Dataset entries:
^^^^^^^^

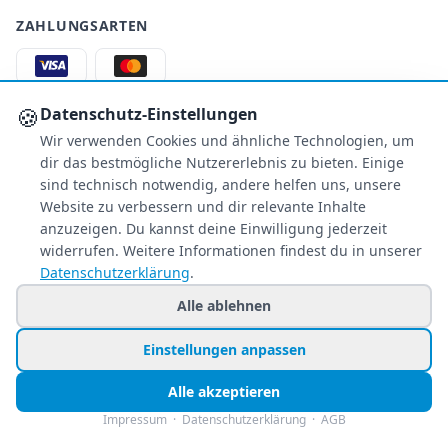
ZAHLUNGSARTEN
🍪
S
€
PA
AMEX
Datenschutz-Einstellungen
Wir verwenden Cookies und ähnliche Technologien, um
Überweisung
PayPal
dir das bestmögliche Nutzererlebnis zu bieten. Einige
sind technisch notwendig, andere helfen uns, unsere
SSL-verschlüsselt
Website zu verbessern und dir relevante Inhalte
anzuzeigen. Du kannst deine Einwilligung jederzeit
SERVICE
widerrufen. Weitere Informationen findest du in unserer
Datenschutzerklärung
.
Über uns
Buchungsinformationen
Alle ablehnen
Bestpreis-Garantie
Kostenloser Rückruf
Einstellungen anpassen
Allgemeine Anfragen
Alle akzeptieren
Blacklist Airlines
Impressum
·
Datenschutzerklärung
·
AGB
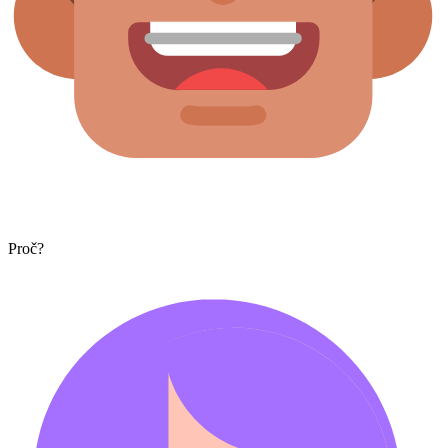
Proč?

^^^^^^^^

(WORK REQUEST)
Starting at the line above that holds "anzuzeigen. Du kannst" and ending at the line that holds "Allgemeine Anfragen", transcribe each line exactly and include no other lines.

(TASK OUTPUT)
anzuzeigen. Du kannst deine Einwilligung jederzeit
SERVICE
widerrufen. Weitere Informationen findest du in unserer
Datenschutzerklärung
.
Über uns
Buchungsinformationen
Alle ablehnen
Bestpreis-Garantie
Kostenloser Rückruf
Einstellungen anpassen
Allgemeine Anfragen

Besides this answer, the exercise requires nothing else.